───── Given entries

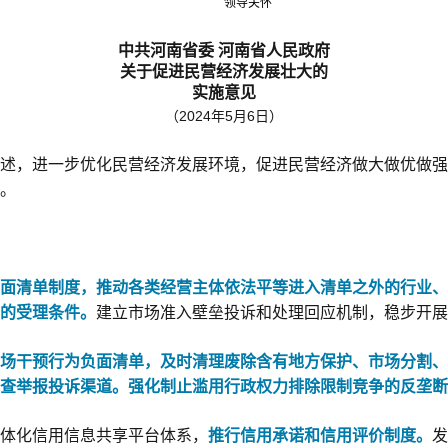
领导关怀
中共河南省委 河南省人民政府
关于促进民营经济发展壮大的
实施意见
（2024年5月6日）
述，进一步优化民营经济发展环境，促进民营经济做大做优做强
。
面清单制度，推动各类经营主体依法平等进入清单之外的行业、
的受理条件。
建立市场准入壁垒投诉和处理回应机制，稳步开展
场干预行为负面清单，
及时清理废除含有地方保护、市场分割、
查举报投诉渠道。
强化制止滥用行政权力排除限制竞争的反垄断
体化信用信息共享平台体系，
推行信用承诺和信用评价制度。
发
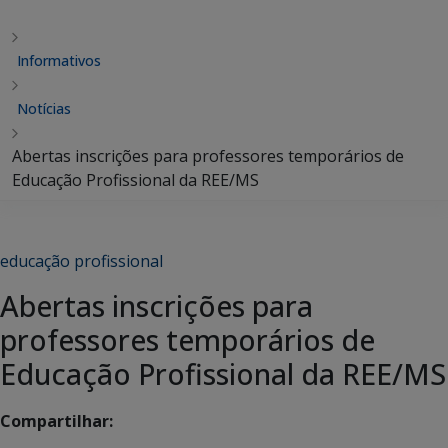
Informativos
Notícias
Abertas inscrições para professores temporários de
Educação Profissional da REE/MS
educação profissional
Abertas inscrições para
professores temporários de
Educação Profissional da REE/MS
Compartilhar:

──────────

Aim of the task
Exactly the lines from the one containing "Abertas inscrições para professores" through the end of the records should be reproduced, and no others.

Completed task
Abertas inscrições para professores temporários de
Educação Profissional da REE/MS
educação profissional
Abertas inscrições para
professores temporários de
Educação Profissional da REE/MS
Compartilhar:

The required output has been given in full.